Start of Block

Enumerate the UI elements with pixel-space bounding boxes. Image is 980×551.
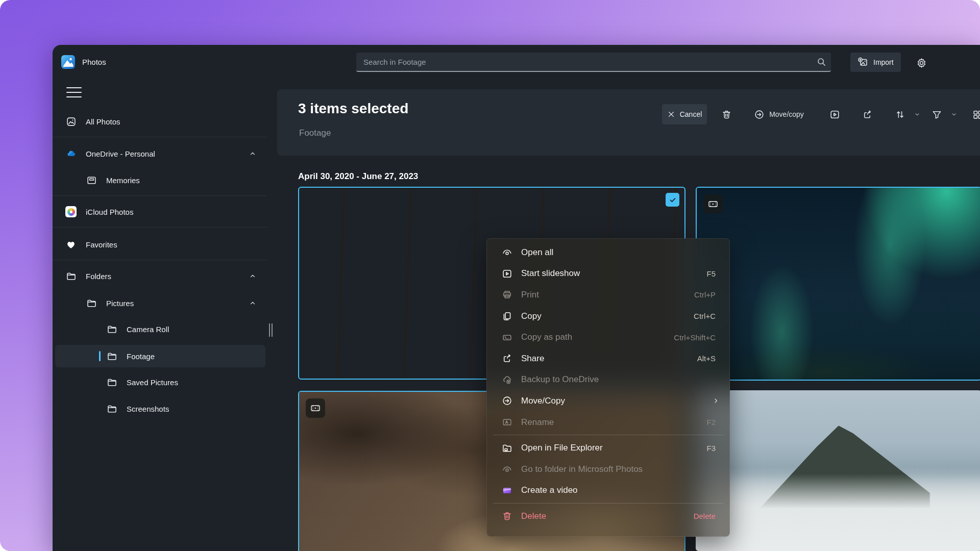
sort-button[interactable] bbox=[892, 104, 908, 124]
sidebar-item-label: Saved Pictures bbox=[127, 378, 178, 387]
menu-item-start-slideshow[interactable]: Start slideshow F5 bbox=[487, 263, 729, 285]
sidebar-item-all-photos[interactable]: All Photos bbox=[55, 110, 265, 133]
copy-path-icon bbox=[502, 332, 512, 343]
folder-icon bbox=[106, 403, 117, 414]
move-copy-label: Move/copy bbox=[769, 110, 804, 118]
delete-button[interactable] bbox=[716, 104, 737, 124]
sidebar-item-camera-roll[interactable]: Camera Roll bbox=[55, 318, 265, 340]
slideshow-button[interactable] bbox=[824, 104, 845, 124]
chevron-up-icon[interactable] bbox=[249, 150, 256, 157]
sidebar-item-icloud-photos[interactable]: iCloud Photos bbox=[55, 201, 265, 223]
photo-aurora-video[interactable] bbox=[696, 187, 980, 381]
sidebar-item-favorites[interactable]: Favorites bbox=[55, 233, 265, 256]
sidebar-item-pictures[interactable]: Pictures bbox=[55, 292, 265, 314]
icloud-photos-icon bbox=[65, 206, 77, 217]
sidebar-item-footage[interactable]: Footage bbox=[55, 345, 265, 367]
sidebar-item-label: Footage bbox=[127, 352, 155, 361]
open-eye-icon bbox=[502, 247, 512, 258]
menu-item-create-a-video[interactable]: Create a video bbox=[487, 480, 729, 502]
sidebar-divider bbox=[53, 227, 267, 228]
sidebar-item-label: Folders bbox=[86, 272, 111, 281]
sidebar-resize-handle[interactable] bbox=[269, 323, 273, 337]
all-photos-icon bbox=[65, 116, 77, 127]
search-icon[interactable] bbox=[812, 57, 831, 67]
photo-mountain-fog[interactable] bbox=[696, 390, 980, 551]
sidebar-item-screenshots[interactable]: Screenshots bbox=[55, 397, 265, 420]
chevron-up-icon[interactable] bbox=[249, 272, 256, 280]
menu-item-go-to-folder: Go to folder in Microsoft Photos bbox=[487, 459, 729, 480]
share-icon bbox=[502, 353, 512, 364]
folder-icon bbox=[86, 297, 97, 309]
app-title: Photos bbox=[82, 58, 106, 66]
cloud-backup-icon bbox=[502, 374, 512, 385]
sidebar-item-label: Memories bbox=[106, 176, 140, 185]
sidebar-item-memories[interactable]: Memories bbox=[55, 169, 265, 191]
import-button[interactable]: Import bbox=[850, 53, 901, 72]
menu-item-backup-to-onedrive: Backup to OneDrive bbox=[487, 369, 729, 391]
menu-item-share[interactable]: Share Alt+S bbox=[487, 348, 729, 369]
menu-hamburger-button[interactable] bbox=[64, 84, 84, 101]
menu-item-copy[interactable]: Copy Ctrl+C bbox=[487, 306, 729, 327]
selection-subtitle: Footage bbox=[299, 128, 331, 138]
cancel-button[interactable]: Cancel bbox=[662, 104, 707, 124]
onedrive-cloud-icon bbox=[65, 148, 77, 159]
printer-icon bbox=[502, 289, 512, 300]
sidebar-item-label: All Photos bbox=[86, 117, 120, 126]
context-menu: Open all Start slideshow F5 Print Ctrl+P… bbox=[486, 238, 730, 537]
layout-view-button[interactable] bbox=[967, 104, 980, 124]
menu-divider bbox=[493, 435, 723, 435]
menu-item-open-all[interactable]: Open all bbox=[487, 242, 729, 263]
selection-toolbar: Cancel Move/copy bbox=[662, 104, 980, 124]
copy-icon bbox=[502, 311, 512, 321]
photo-thumbnail bbox=[697, 188, 980, 380]
chevron-up-icon[interactable] bbox=[249, 299, 256, 307]
sidebar-item-saved-pictures[interactable]: Saved Pictures bbox=[55, 371, 265, 393]
folder-icon bbox=[106, 350, 117, 362]
search-box[interactable] bbox=[356, 53, 831, 72]
photos-app-window: Photos Import All Photos bbox=[53, 45, 980, 551]
search-input[interactable] bbox=[356, 58, 812, 66]
menu-item-delete[interactable]: Delete Delete bbox=[487, 506, 729, 527]
chevron-down-icon[interactable] bbox=[914, 111, 920, 117]
import-label: Import bbox=[873, 58, 894, 66]
date-range-header: April 30, 2020 - June 27, 2023 bbox=[298, 171, 418, 182]
selected-check-badge[interactable] bbox=[666, 193, 679, 207]
create-video-icon bbox=[502, 485, 512, 496]
filter-button[interactable] bbox=[928, 104, 945, 124]
sidebar-item-label: OneDrive - Personal bbox=[86, 149, 155, 158]
sidebar-item-label: Screenshots bbox=[127, 405, 169, 413]
rename-icon bbox=[502, 417, 512, 428]
slideshow-icon bbox=[502, 268, 512, 279]
cancel-label: Cancel bbox=[680, 110, 702, 118]
trash-icon bbox=[502, 511, 512, 521]
photos-app-logo-icon bbox=[61, 55, 75, 69]
menu-item-rename: Rename F2 bbox=[487, 412, 729, 433]
folder-icon bbox=[106, 323, 117, 335]
sidebar-item-label: Camera Roll bbox=[127, 325, 169, 334]
menu-item-open-in-file-explorer[interactable]: Open in File Explorer F3 bbox=[487, 437, 729, 459]
menu-item-move-copy[interactable]: Move/Copy bbox=[487, 390, 729, 412]
menu-item-print: Print Ctrl+P bbox=[487, 284, 729, 306]
sidebar-item-label: iCloud Photos bbox=[86, 208, 133, 216]
folder-icon bbox=[65, 270, 77, 282]
menu-divider bbox=[493, 503, 723, 504]
sort-group bbox=[890, 104, 922, 124]
sidebar-item-folders[interactable]: Folders bbox=[55, 265, 265, 287]
sidebar-divider bbox=[53, 260, 267, 260]
move-copy-button[interactable]: Move/copy bbox=[746, 104, 812, 124]
share-button[interactable] bbox=[857, 104, 877, 124]
menu-item-copy-as-path: Copy as path Ctrl+Shift+C bbox=[487, 327, 729, 348]
heart-icon bbox=[65, 239, 77, 250]
settings-gear-icon[interactable] bbox=[912, 54, 930, 72]
move-copy-icon bbox=[502, 395, 512, 406]
chevron-down-icon[interactable] bbox=[951, 111, 957, 117]
sidebar-item-onedrive[interactable]: OneDrive - Personal bbox=[55, 142, 265, 165]
sidebar-divider bbox=[53, 137, 267, 137]
close-icon bbox=[667, 110, 675, 118]
video-filmstrip-icon bbox=[703, 194, 723, 214]
folder-icon bbox=[106, 377, 117, 388]
video-filmstrip-icon bbox=[306, 398, 325, 418]
sidebar-divider bbox=[53, 195, 267, 196]
filter-group bbox=[926, 104, 959, 124]
sidebar-item-label: Pictures bbox=[106, 299, 134, 308]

End of Block

The task: Using the entries above, copy out all lines that contain the string "video".

Your response:
photo-aurora-video[interactable] bbox=[696, 187, 980, 381]
menu-item-create-a-video[interactable]: Create a video bbox=[487, 480, 729, 502]
create-video-icon bbox=[502, 485, 512, 496]
video-filmstrip-icon bbox=[703, 194, 723, 214]
video-filmstrip-icon bbox=[306, 398, 325, 418]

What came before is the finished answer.